Gerard Butler plays "Big Nick", an LA County Sheriff with a bad attitude, who stumbles on a particularly well organized, but unexplained armored car heist that he can't just let go. Big Nick is an enigma, a goddamned mess of a man who messes around on his wife and breaks every rule in the book in pursuit of vengeance rather than justice. The ultimate renegade cop. Disrespected, with good reason, I might add, by the feds, Big Nick decides that this heist is his windmill, and he's gonna Don Quixote the shit out of it, no matter who goes down in the crossfire, and it's a goddamned mess to watch.

On the other side of this battle of wits is ex-military master thief Merriman (Pablo Schrieber), who has out-manned, outgunned, and outwitted Big Nick at every turn, but is still somehow the underdog in this story?
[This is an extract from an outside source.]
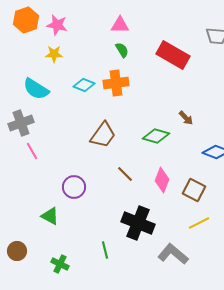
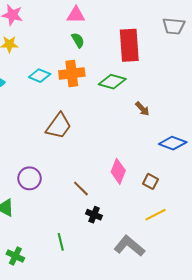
red rectangle: (173, 55) -> (129, 45), turned 56
green diamond: (156, 136) -> (112, 82), moved
brown line: (125, 174) -> (81, 188), moved
brown square: (194, 190) -> (150, 181), size x0.7
black cross: (138, 223) -> (94, 215), size x0.5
It's hard to tell who to root for here. Nick has a badge, but Merriman is equally messed up as a human and arguably the more sympathetic character in the film. Through numerous convoluted machinations, they end up in a Mexican standoff that makes the climax from Heat look like a post-Black Lives Matter police training video on respectful criminal encounters, and all hell breaks loose.

The comparison to Michael Mann's modern overwrought masterpiece of cop/crook tête-à-tête is not unwarranted, or even unwelcome, I would imagine. Every inch of this film seems to scream, "SEE? We did an urban Heat! See what we did?!", right down to the public face-to-face conversations and the unbelievably irresponsible climax. The problem is that Den of Thieves, and debutante director Christian Gudegast, have no idea how to manage this kind of pathos in any believable, or even reasonably acceptable way.
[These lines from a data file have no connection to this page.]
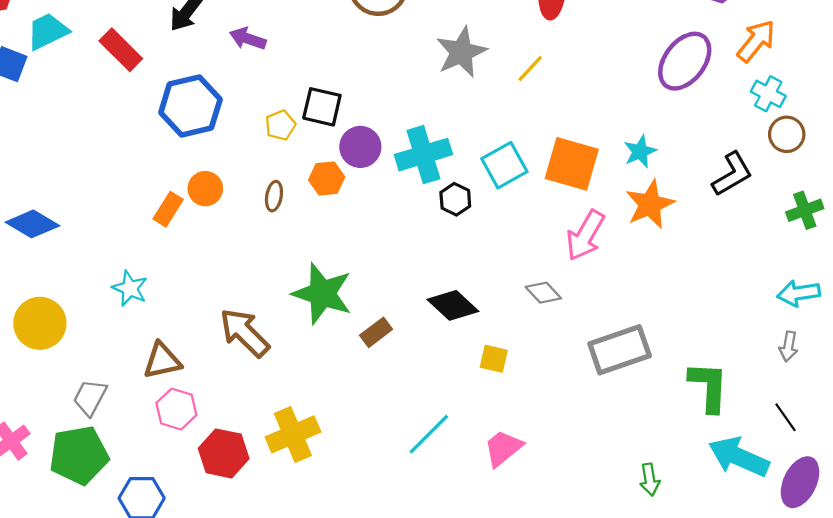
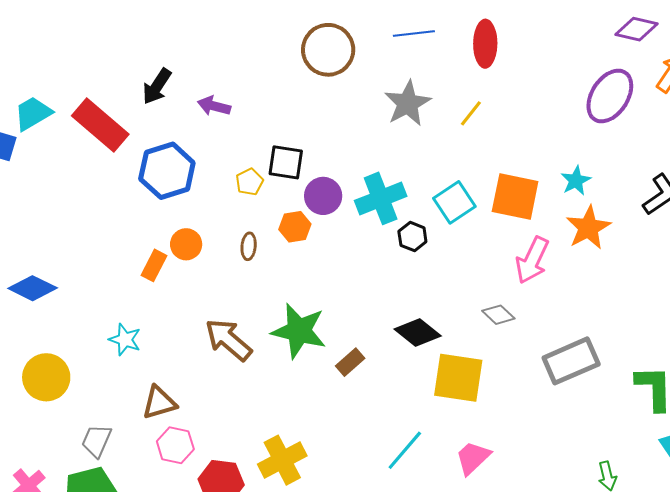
red rectangle: (121, 50) -> (100, 125), size x1.4
brown arrow: (245, 333) -> (228, 340), moved
yellow square: (494, 359) -> (458, 378), size x2.0

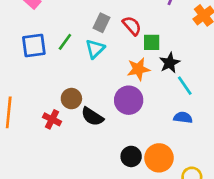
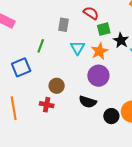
red semicircle: (132, 26) -> (91, 13), moved
blue square: (34, 45) -> (21, 67), moved
cyan triangle: (95, 49) -> (78, 48), moved
black semicircle: (92, 117) -> (88, 102), moved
I'm not saying that I think Gerard Butler or Gudegast are untalented, but they most definitely attempted to load this film down with far more gravitas than either was able to back up. Gudegast had previous scripted the ridiculously violent Butler sequel London Has Fallen and Vin Diesel's A Man Apart, which should give the viewer a decent idea of where his head was at going into Den of Thieves. Those films, both over-sized exaggerations of their subject matter, at least understood their place in the culture, where Den of Thieves practically begs to be taken seriously, a thing which no discerning viewer would possibly deign to do.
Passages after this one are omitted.